Und zwar ich suche ein Boardsystem das Kostenlos ist und wo man jedes Forum am besten mit nem eigenen Design ausstatten kann.

Zur Zeit besitze ich phpBB aber das ist ja auch nur beschränkt in seinen Funktionen. Ich wollte mir vielleicht wbb holen aber die neuste Version ist ja leider kostenpflichtig 

Kann mir jemand helfen?


----------



## Locke (23. Februar 2003)

Habs zwar selber noch nicht ausprobiert, aber schau mal hier. Da sollte doch was brauchbares dabei sein.

Locke


----------



## Avariel (24. Februar 2003)

Wie wärs mit >>Rapidforum<< ?

Da kannst du deine eigenen Skins schreiben oder vorhandene anpassen.

Einziger Nachteil: Ein bisschen Werbung musst du ertragen. Es sei denn dein Forum ist dir 3 € wert, dann verschwindet die Werbung.


----------



## honeyboy (28. Februar 2003)

eindeutig...
WBB
das beste das ich kenn...ansonsten kann ich auch rapidforum empfehlen...


----------



## Patrick Kamin (28. Februar 2003)

*-*

Hat die aktuelle WBB Version immer noch um die 60 Queries oder wurde das mittlerweile verbessert?


----------



## MMC2002 (28. März 2003)

Also ich kann das Rapidforum nur empfehlen. Und das bißcen Werbung stört auch nicht sonderlich. Außerdem hat man eigentlich auch alle Einstellmöglichkeiten wie bei einem eigenen Board.


----------



## Jägermeister (28. März 2003)

Hi,

wie wärs mit PhpBB Klick mich!! 

MfG Jägermeister


----------



## PatrickD (4. April 2003)

Hi,

ich habe PBLang (http://pblang.drmartinus.de) im Einsatz.

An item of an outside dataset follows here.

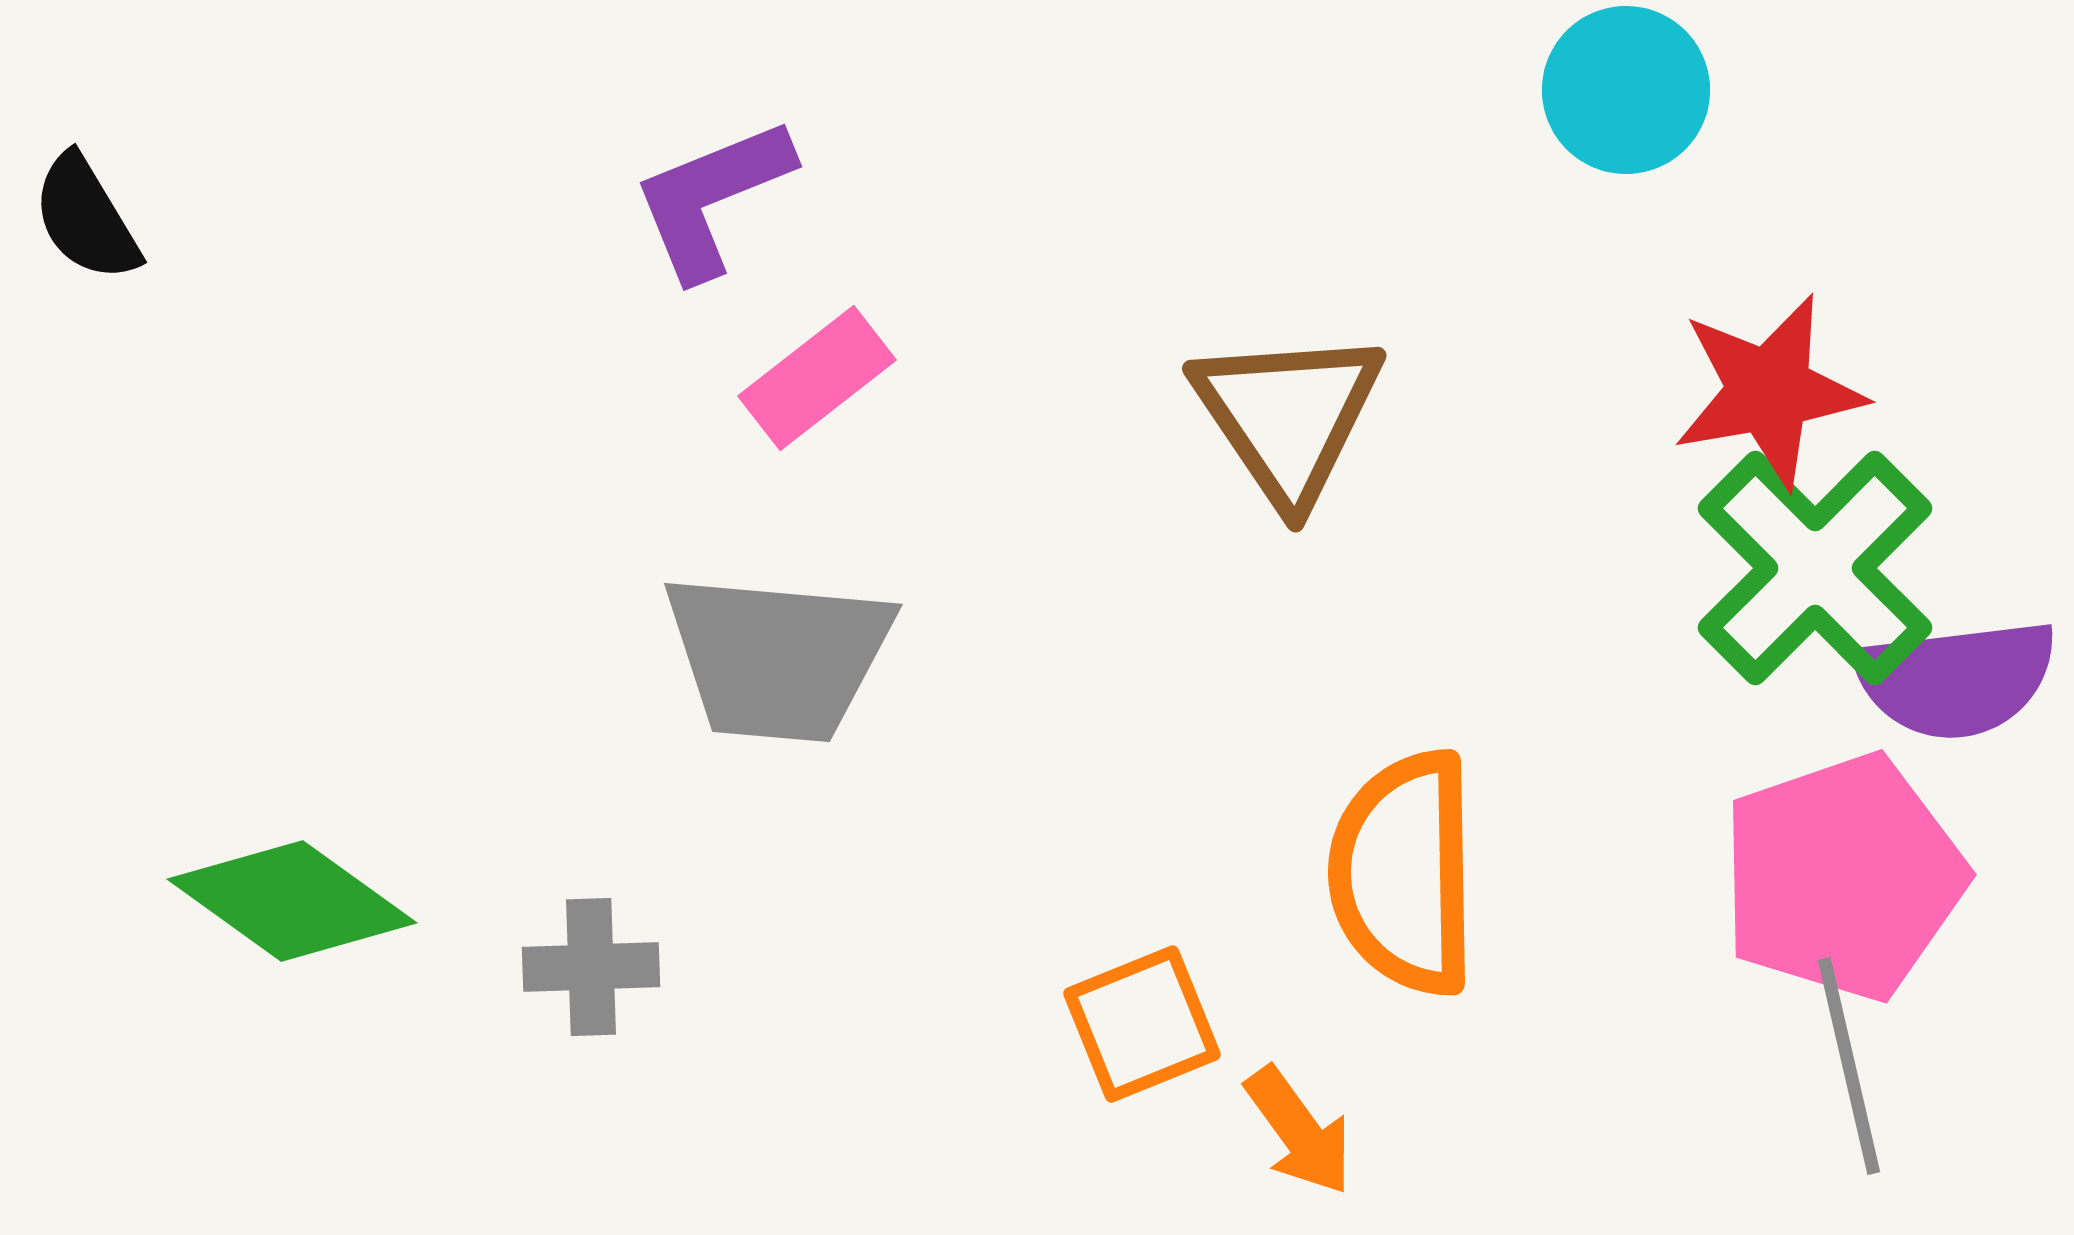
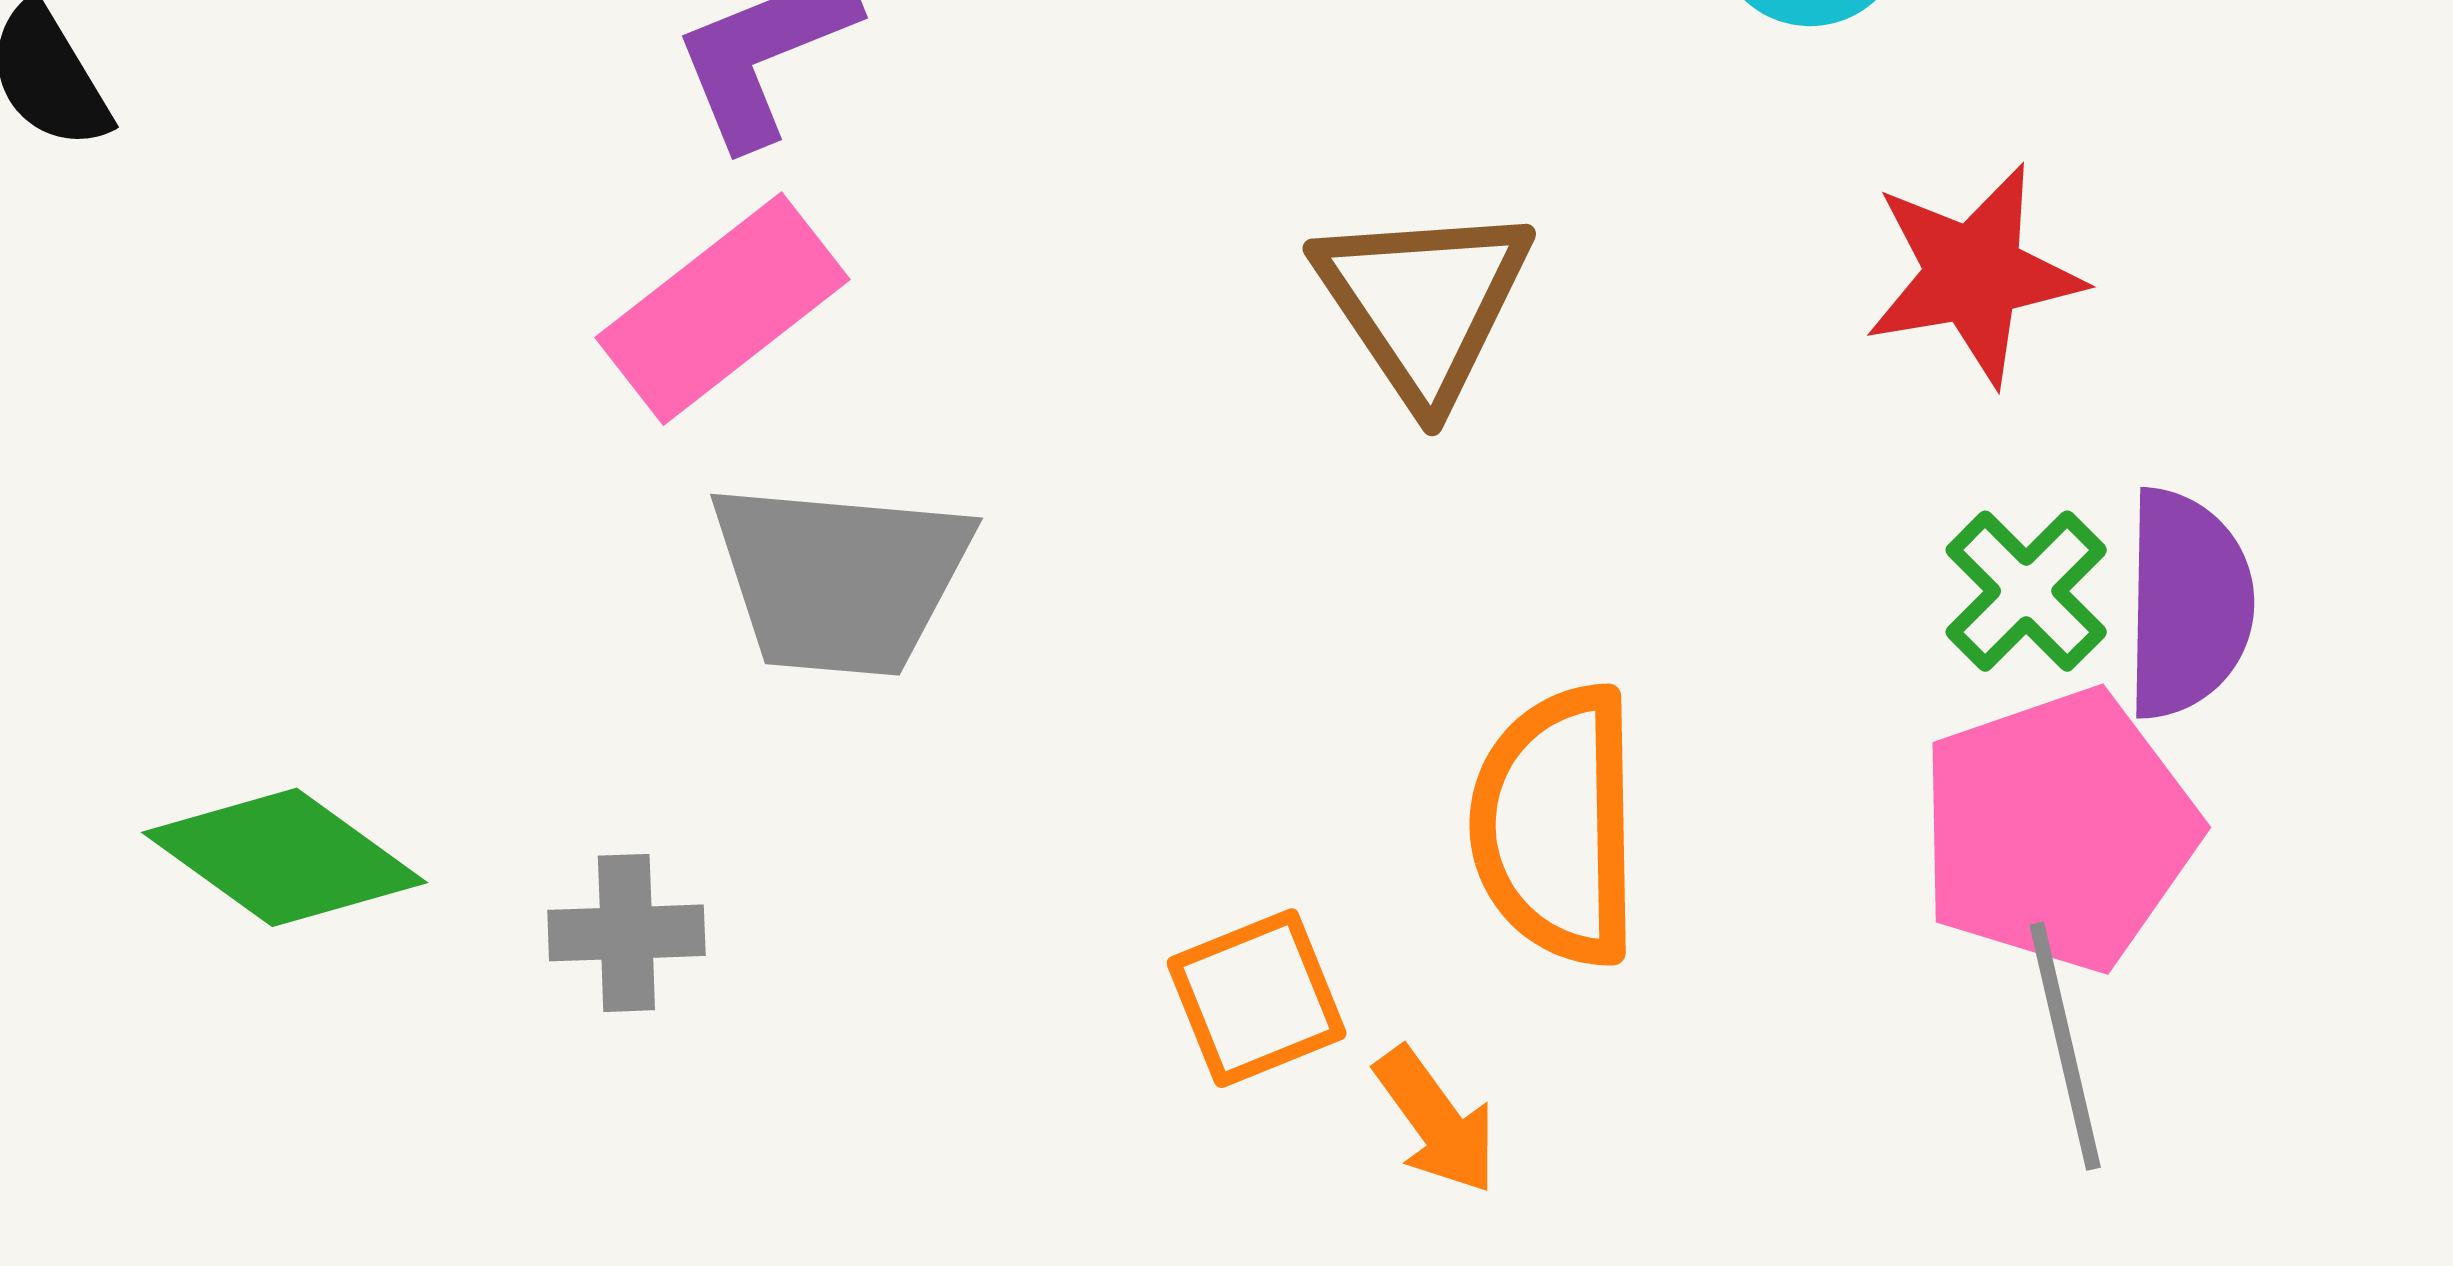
pink rectangle: (817, 378) -> (723, 309), moved, size x1.4
green cross: (1815, 568) -> (2026, 591), moved, size x0.6
purple semicircle: (1956, 679) -> (2187, 604), turned -82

- Funktioniert ohne MySQL auf Textdatei-Basis.
- Multilingual
- Guter Funktionsumfang
- Kostenlos
- Keine Werbung


----------



## Sebastianus (4. April 2003)

@Jägermeister: Wer lesen kann ist klar im Vorteil 


> Zur Zeit besitze ich phpBB aber das ist ja auch nur beschränkt in seinen Funktionen.



Wobei ich ich frage, was man bei phpBB wirklich so vermisst??? Man kann doch einiges selber anpassen!


----------